С этим Кириллов вполне согласен; вечность по сути обретается в нас; идея идеей, но проговорить ее недостаточно – ее следует испытать, и сделать это предстоит человеку, развращенному двумя тысячелетиями христианства. Философский треп еще никого – и даже самих философов – не избавил от страха смерти.
До Кириллова – странное дело! – люди шли на самоубийство именно из этой боязни. Оно было связано не с отказом от бесконечного, а с ужасом перед той конечностью, на которую якобы обрекает нас неисполненное желание. Кириллов же идет на самоубийство только ради него самого, он хочет умереть и быть в своей смерти собой.
Нужно, чтобы какой-нибудь человек первым пожелал собственного небытия, на котором построит всю свою жизнь грядущее человечество. Кириллов умирает скорее ради других, чем ради себя. Желая лишь умереть и ничего кроме этого, он вступает с Господом Богом в решающую, как он надеется, схватку. Он хочет показать Всемогущему, что лучшее из его орудий – страх смерти – утратило свою силу.

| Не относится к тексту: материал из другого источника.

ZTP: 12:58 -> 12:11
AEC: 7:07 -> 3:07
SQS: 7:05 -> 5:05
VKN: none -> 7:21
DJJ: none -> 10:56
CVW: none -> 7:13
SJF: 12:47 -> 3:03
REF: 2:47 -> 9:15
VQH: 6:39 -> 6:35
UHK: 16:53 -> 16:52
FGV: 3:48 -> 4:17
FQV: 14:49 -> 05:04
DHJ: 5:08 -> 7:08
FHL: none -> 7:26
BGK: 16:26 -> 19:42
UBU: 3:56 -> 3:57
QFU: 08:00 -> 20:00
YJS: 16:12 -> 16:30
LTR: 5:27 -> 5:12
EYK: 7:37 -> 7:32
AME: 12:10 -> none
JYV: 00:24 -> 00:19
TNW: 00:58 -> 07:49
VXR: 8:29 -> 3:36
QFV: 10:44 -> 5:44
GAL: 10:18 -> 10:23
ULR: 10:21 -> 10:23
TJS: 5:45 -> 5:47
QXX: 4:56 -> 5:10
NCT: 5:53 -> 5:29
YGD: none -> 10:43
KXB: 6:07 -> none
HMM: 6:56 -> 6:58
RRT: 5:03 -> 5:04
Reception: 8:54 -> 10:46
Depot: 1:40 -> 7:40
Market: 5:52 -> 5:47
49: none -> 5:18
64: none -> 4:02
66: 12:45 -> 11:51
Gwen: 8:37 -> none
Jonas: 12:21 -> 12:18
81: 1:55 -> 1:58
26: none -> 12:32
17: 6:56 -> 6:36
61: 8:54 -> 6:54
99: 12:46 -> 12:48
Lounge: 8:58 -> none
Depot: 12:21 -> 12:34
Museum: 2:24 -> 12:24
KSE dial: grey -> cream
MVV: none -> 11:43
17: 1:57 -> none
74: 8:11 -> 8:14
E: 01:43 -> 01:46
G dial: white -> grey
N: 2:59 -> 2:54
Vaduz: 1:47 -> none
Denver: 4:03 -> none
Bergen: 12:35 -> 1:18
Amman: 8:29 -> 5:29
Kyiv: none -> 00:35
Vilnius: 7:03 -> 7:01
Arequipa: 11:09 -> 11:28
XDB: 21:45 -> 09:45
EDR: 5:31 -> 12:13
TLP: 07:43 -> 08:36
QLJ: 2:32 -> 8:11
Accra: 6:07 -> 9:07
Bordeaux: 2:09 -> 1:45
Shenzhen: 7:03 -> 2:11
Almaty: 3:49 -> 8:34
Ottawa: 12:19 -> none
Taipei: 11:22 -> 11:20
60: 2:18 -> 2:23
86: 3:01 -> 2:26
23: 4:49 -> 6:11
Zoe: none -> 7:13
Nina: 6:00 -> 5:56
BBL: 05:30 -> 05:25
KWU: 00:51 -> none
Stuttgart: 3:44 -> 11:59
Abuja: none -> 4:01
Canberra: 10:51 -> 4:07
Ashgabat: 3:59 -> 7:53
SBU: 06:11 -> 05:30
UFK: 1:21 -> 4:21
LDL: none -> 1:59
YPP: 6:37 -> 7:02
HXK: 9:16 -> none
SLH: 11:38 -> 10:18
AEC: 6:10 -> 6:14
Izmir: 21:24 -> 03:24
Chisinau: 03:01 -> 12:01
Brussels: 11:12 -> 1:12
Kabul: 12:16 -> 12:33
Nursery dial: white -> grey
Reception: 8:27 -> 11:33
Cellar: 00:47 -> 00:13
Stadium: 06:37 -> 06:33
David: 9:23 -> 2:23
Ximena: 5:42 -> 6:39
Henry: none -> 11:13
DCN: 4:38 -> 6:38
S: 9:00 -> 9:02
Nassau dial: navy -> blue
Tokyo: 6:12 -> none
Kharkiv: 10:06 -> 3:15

Если герой сможет умереть, как задумал, – вся эта колоссальная партия будет за ним. Он вынудит Бога – неважно, существует тот или нет – отпустить поводок, на котором он тысячи лет держал человека. Кириллов умирает, чтобы одним ударом уничтожить сразу и страх, и надежду, чтобы люди отреклись от бессмертия – но не на зыбкой почве веры, а на твердой почве желания.
Кириллов, однако же, терпит крах. Вместо задуманного им мирного апофеоза, под гнуснейшим взглядом Верховенского – этого Мефистофеля от «бесноватых» – его смерть обращается невыразимым кошмаром. Божественность, которой домогается Кириллов, приближается к нему вместе со смертью – но становится при этом недосягаемой. Можно покончить с собой, чтобы быть Богом, – но нельзя стать Богом, не отказавшись от этого. Пред лицом смерти искомое всемогущество совпадает с полным бессилием, и Кириллов обнаруживает рядом своего кривляющегося демона – Верховенского.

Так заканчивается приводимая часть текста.